Smiling Through My Teeth
Curated by Vicki Bennett, Sonic Arts Network, 2008
The uneasy interface of pleasure and pain has informed sound artist Vicki Bennett’s selections of humorous experimental music on Smiling Through My Teeth, a feast of nerve-jangling ranting, parping and squeaking. The relentless energy of the 32 compositions featured is their most appealing comic feature, demonstrating the various unexpected ways in which sound-making and audio collage can tickle us.
Kicking off in historical mode, we are treated to Spike Jones and his City Slickers’ insane take on Gioachino Rossini’s William Tell overture. This classical music ‘interpretation’ from 1947 is one of many that was eventually included on Jones’ Murdering the Classics (1971), a collection similarly full of novel sound effects and taped voices reminiscent of the music that accompanied the casual violence of the great cartoons of the 1930s and ’40s. (The second track, ‘Girl at the Typewriter’, is by Raymond Scott, whose music was adapted by Carl Stalling for numerous Warner Bros cartoons.) The task of leaping around a studio honking, whistling or tramping a tray of gravel recalls the splendid title of the 1920s’ classic ‘My Brother Makes the Noises for the Talkies’, and this is an album all about improbable noises.

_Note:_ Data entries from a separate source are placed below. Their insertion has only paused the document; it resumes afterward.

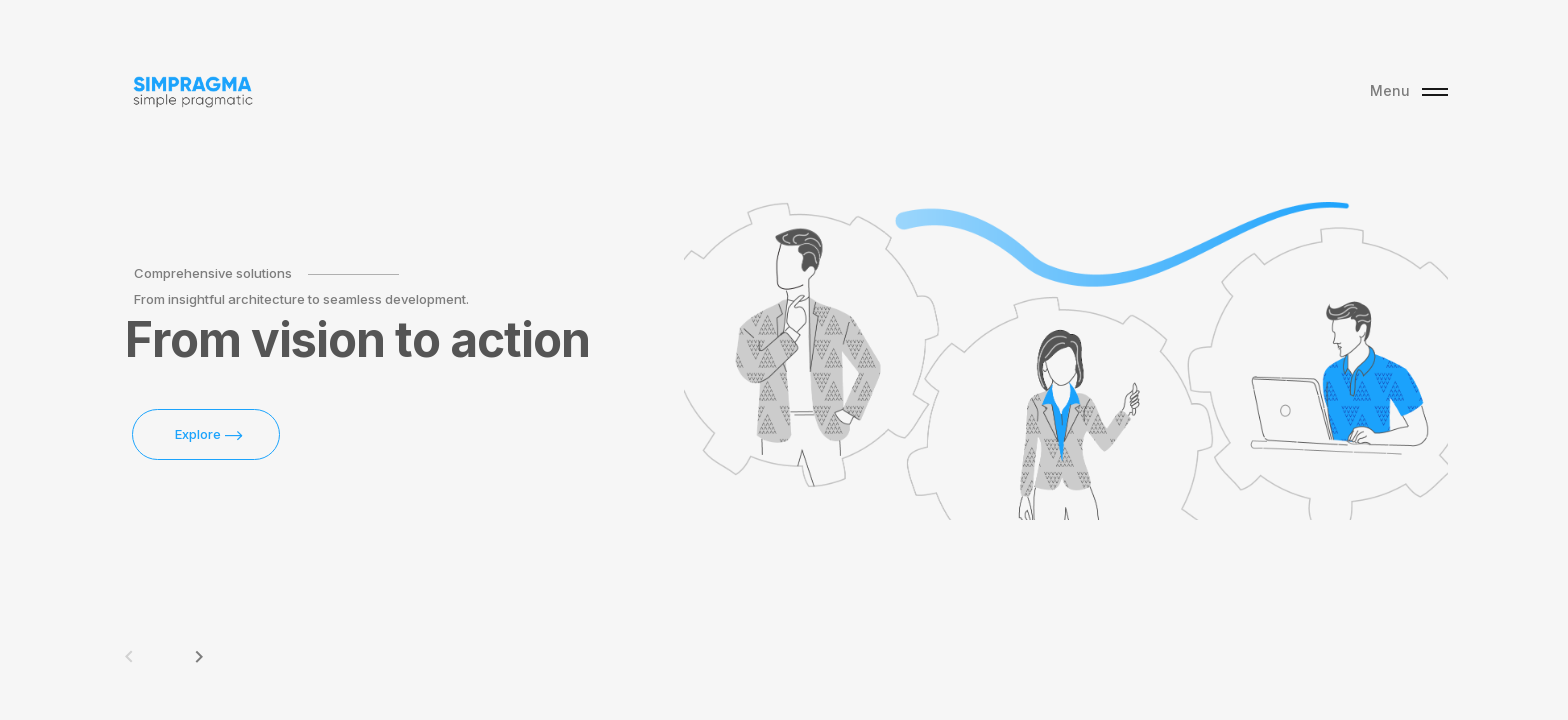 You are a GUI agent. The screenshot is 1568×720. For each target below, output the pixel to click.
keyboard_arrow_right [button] (199, 657) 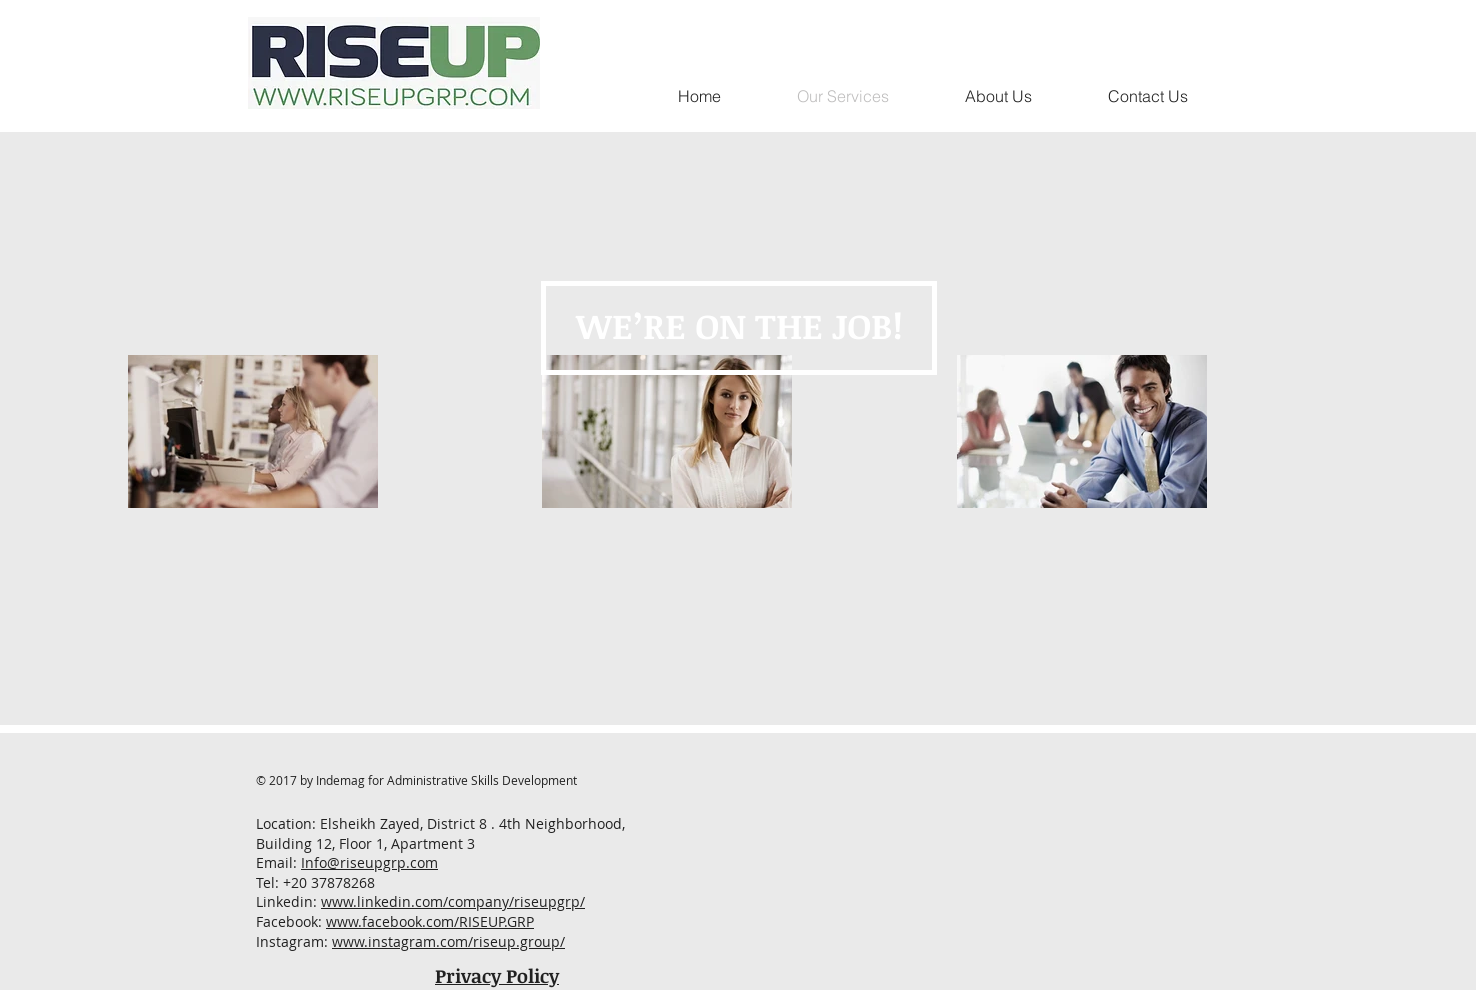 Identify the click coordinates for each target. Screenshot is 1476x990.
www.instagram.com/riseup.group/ (448, 941)
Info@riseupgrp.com (369, 862)
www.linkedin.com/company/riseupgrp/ (453, 901)
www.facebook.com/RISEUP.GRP (430, 921)
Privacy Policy (497, 976) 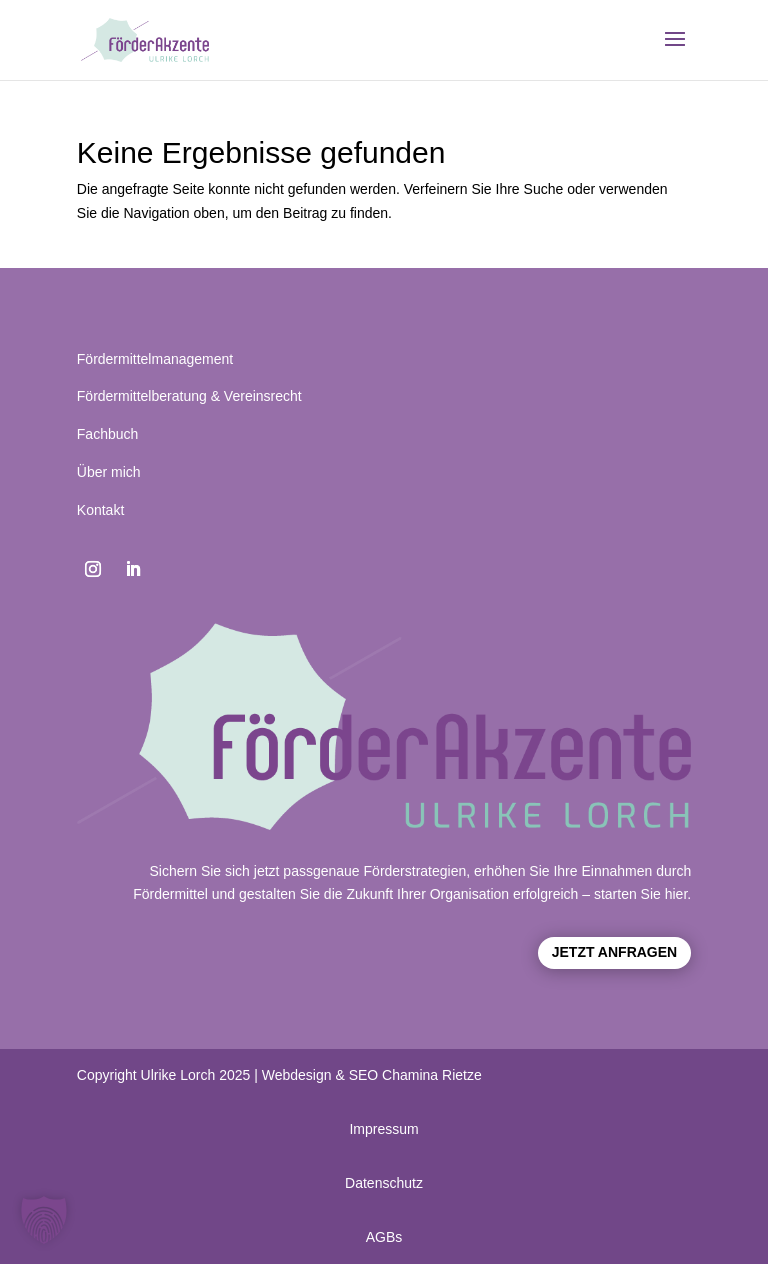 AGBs (384, 1237)
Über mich (109, 472)
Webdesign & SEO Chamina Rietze (372, 1075)
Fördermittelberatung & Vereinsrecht (189, 396)
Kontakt (100, 510)
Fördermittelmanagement (155, 359)
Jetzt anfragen (614, 952)
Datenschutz (384, 1183)
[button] (44, 1220)
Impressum (383, 1129)
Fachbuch (107, 434) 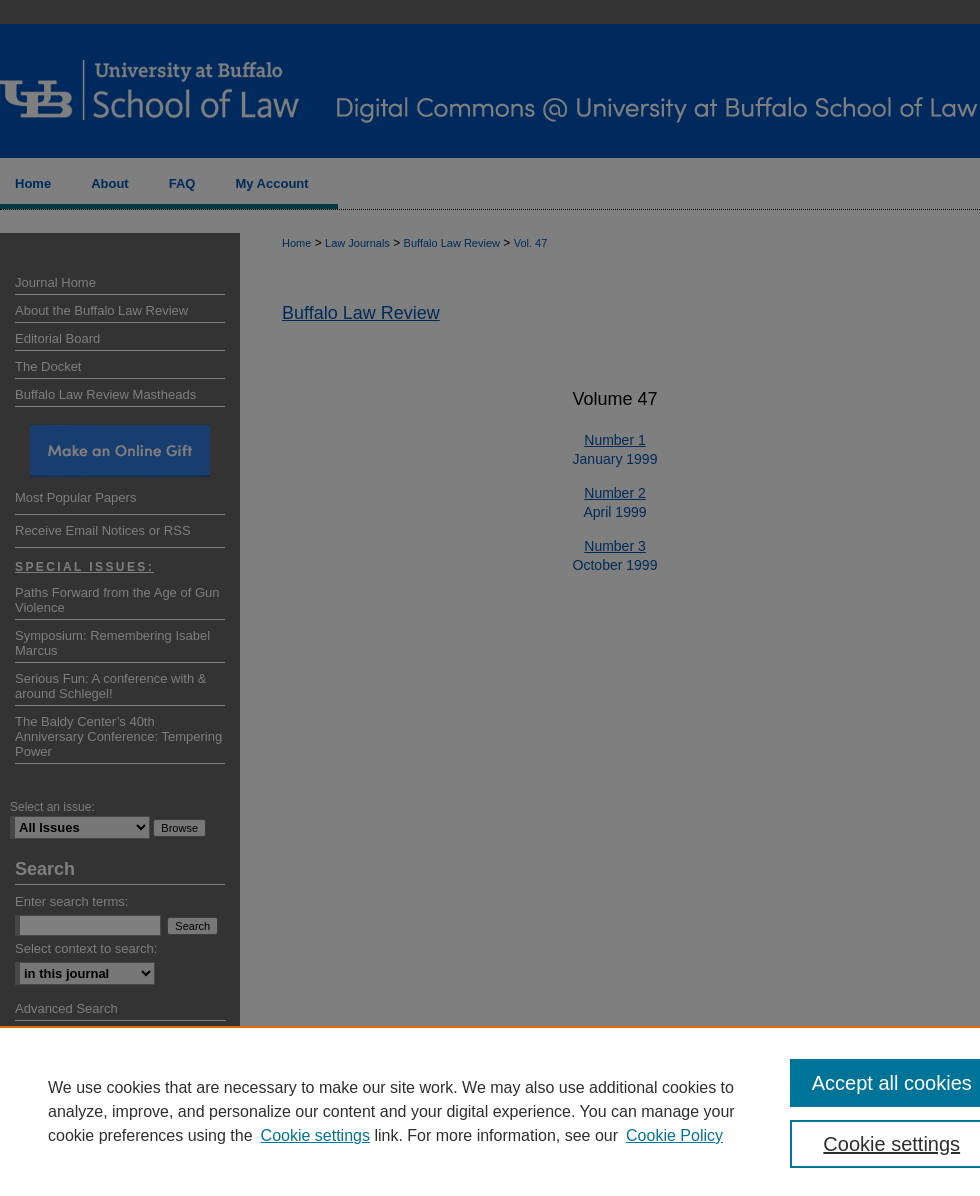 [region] (490, 1111)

In Leif Elggren and Thomas Liljenberg’s ‘9.11 (Desperation is the Mother of Laughter)’, the performers laugh in every conceivable way, from coquettish giggle to demented cackle. Following in hot pursuit is ‘The Most Unwanted Song’, which combines quasi-soprano singing with bagpipes and banjo. On ‘Maria Callas’ Christian Marclay slices and splices the opera singer’s voice to transform her cut-glass soprano into something oddly modern, reminiscent of György Ligeti’s opera Le Grand Macabre (1975–7). Further aural perversions are manifest in the collection’s covers of various chart-toppers. The mangling of Black Box’s ‘Ride on Time’ by Xper.Xr. with Chinese instruments is deeply alarming, a perfect definition of a guilty pleasure since the listener is not sure whether to laugh at or with their arrangements. Other hideous hits peek out through the sonic soup in Stock, Hausen & Walkman’s ‘Total Pointless Guidance’ mix of a Vomit Lunchs track. Submerged under layers of lurching and clanking are Sir Paul McCartney and his heinous yuletide hit ‘A Wonderful Christmas Time’. Hot on its heels is a Rank Sinatra rendition of Ah Ha’s ‘Take on Me’ of astonishing brutality.
Completing Bennett’s thoughtful lap of sound art fun, the disc returns to the world of classical music with Richard Lair and Dave Soldier’s ‘Thai Elephant
Orchestra Perform Beethoven’s Pastoral Symphony First Movement’. The piece gets comically lost in the elephants’ performance as it creaks and wheezes its way along in ever-shifting time signatures. Bennett successfully highlights the proximity of techniques in the ‘novelty’ works to those deployed by more notionally ‘serious’ artists such as Nurse with Wound, making us take silly music more seriously and the serious work more lightly. It demonstrates the humour inherent in sounds themselves rather than songs with humorous lyrics, and, as such, presents a convincing and darkly amusing sonic essay on the subject.